** Work to be completed **
Of the lines in the data below, write out exactly those from the one holding "Veriler, son 24 saat içinde" through the one holding "birlikte, izleyicinin en", both included.

Items listed in a dataset
========================================================================
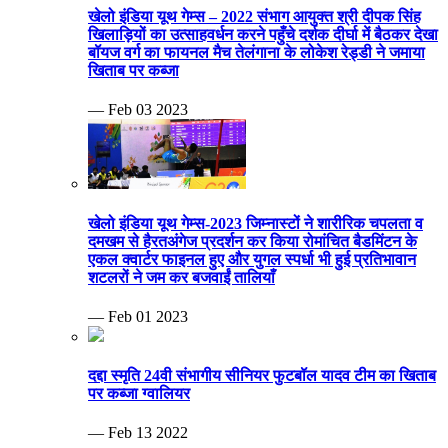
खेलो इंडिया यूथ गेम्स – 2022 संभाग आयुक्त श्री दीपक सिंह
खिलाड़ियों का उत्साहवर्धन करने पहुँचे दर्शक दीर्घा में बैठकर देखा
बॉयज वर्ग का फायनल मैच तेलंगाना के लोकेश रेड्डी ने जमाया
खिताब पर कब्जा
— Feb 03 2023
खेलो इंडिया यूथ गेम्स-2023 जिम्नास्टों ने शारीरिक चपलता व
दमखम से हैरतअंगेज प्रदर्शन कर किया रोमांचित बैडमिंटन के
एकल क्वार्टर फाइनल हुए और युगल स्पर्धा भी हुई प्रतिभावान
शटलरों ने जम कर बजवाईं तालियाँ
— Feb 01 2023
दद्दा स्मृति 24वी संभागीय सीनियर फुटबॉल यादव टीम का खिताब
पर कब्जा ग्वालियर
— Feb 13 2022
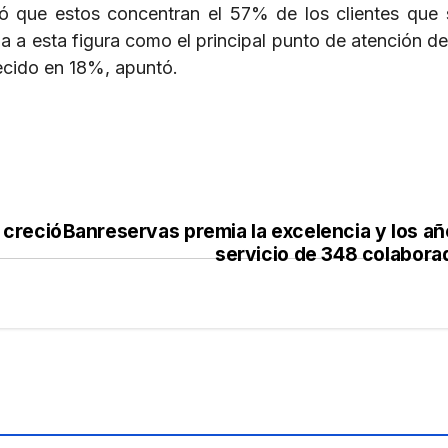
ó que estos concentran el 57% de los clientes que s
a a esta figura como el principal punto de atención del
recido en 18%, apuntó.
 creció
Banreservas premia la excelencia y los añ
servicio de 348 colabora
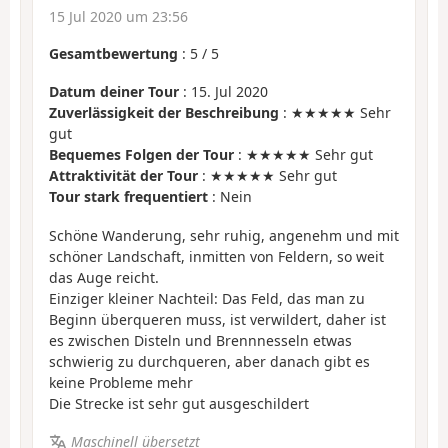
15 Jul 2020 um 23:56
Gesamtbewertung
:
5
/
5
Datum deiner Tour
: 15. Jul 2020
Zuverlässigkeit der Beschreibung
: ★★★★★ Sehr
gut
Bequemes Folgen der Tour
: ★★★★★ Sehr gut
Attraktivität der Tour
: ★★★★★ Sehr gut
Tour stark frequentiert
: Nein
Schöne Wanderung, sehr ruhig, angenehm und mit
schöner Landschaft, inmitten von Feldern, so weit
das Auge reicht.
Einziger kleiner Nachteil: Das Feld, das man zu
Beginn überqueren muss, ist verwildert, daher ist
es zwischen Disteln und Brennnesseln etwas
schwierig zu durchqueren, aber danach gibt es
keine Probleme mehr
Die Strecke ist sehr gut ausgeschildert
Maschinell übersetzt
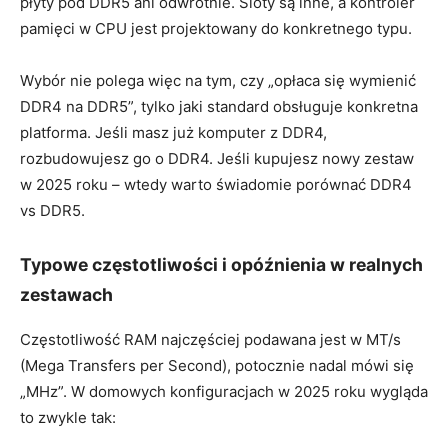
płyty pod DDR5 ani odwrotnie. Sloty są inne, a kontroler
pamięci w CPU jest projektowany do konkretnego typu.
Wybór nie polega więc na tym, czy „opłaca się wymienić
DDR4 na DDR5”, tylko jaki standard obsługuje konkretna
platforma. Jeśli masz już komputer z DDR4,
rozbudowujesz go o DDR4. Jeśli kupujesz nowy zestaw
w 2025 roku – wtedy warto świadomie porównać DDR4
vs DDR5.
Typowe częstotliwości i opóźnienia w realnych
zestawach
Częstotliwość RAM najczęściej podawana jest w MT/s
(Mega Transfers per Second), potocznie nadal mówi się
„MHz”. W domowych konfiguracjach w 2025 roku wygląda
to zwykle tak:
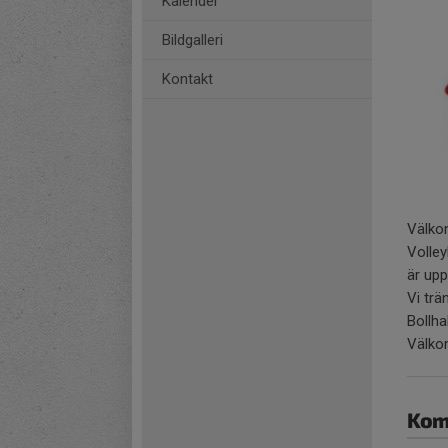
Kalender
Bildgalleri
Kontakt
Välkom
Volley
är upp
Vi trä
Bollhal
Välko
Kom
========================================================================
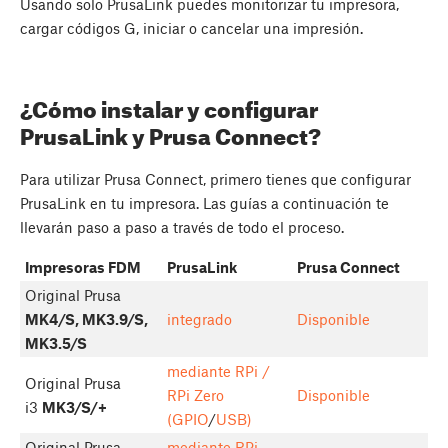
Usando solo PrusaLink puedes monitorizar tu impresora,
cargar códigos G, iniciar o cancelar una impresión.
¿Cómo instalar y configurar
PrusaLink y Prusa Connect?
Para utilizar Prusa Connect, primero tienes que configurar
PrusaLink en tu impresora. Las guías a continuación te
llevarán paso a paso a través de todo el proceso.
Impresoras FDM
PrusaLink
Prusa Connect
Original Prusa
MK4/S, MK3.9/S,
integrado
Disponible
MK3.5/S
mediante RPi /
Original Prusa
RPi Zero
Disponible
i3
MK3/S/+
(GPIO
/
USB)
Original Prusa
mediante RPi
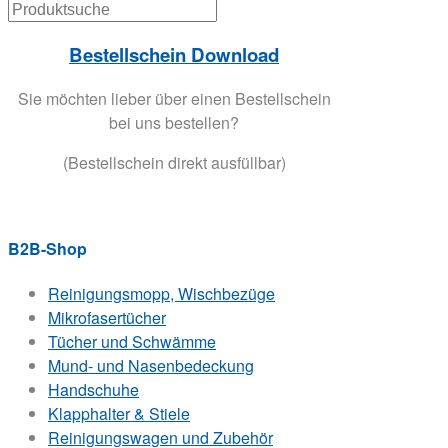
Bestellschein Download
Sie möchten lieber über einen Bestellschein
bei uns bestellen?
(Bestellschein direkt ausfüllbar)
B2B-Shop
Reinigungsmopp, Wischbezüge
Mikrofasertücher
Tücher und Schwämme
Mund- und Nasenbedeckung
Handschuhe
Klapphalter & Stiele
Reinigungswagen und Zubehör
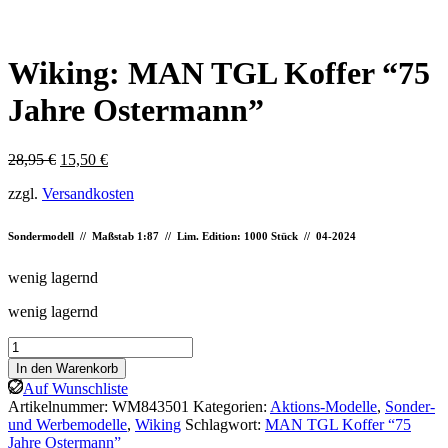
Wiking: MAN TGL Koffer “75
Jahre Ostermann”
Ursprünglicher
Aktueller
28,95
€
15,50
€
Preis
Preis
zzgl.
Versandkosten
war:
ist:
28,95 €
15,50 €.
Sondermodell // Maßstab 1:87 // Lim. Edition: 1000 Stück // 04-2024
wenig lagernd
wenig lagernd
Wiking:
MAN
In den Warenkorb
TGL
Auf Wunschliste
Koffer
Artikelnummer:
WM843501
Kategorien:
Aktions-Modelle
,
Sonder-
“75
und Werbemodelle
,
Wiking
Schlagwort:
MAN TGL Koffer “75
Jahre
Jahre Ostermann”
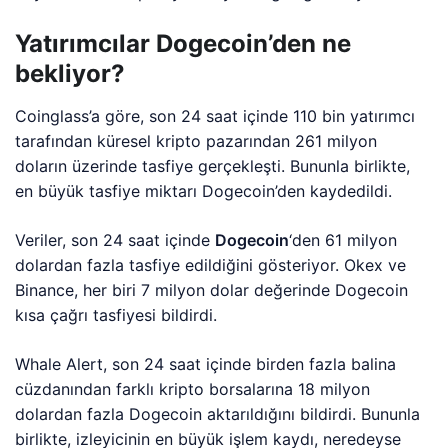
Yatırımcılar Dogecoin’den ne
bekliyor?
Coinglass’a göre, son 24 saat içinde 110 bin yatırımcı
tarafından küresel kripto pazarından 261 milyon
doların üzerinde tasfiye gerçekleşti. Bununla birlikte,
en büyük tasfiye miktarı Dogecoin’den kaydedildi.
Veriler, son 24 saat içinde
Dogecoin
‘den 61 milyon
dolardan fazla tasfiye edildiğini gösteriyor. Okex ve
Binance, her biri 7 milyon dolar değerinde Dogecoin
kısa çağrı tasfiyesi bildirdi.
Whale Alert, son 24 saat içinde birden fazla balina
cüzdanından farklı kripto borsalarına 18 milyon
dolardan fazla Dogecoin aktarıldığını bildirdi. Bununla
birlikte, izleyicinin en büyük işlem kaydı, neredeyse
========================================================================
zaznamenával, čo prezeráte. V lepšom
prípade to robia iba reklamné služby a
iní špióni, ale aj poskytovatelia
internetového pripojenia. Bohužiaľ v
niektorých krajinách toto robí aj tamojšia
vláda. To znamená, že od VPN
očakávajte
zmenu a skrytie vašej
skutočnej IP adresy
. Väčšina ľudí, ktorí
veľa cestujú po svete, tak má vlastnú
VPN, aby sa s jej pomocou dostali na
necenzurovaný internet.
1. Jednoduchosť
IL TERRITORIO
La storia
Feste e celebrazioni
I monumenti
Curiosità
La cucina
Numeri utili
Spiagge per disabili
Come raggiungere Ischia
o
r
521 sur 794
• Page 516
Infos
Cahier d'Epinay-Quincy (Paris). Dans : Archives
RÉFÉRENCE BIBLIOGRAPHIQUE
========================================================================
** Exercise output **
Veriler, son 24 saat içinde
Dogecoin
‘den 61 milyon
dolardan fazla tasfiye edildiğini gösteriyor. Okex ve
Binance, her biri 7 milyon dolar değerinde Dogecoin
kısa çağrı tasfiyesi bildirdi.
Whale Alert, son 24 saat içinde birden fazla balina
cüzdanından farklı kripto borsalarına 18 milyon
dolardan fazla Dogecoin aktarıldığını bildirdi. Bununla
birlikte, izleyicinin en büyük işlem kaydı, neredeyse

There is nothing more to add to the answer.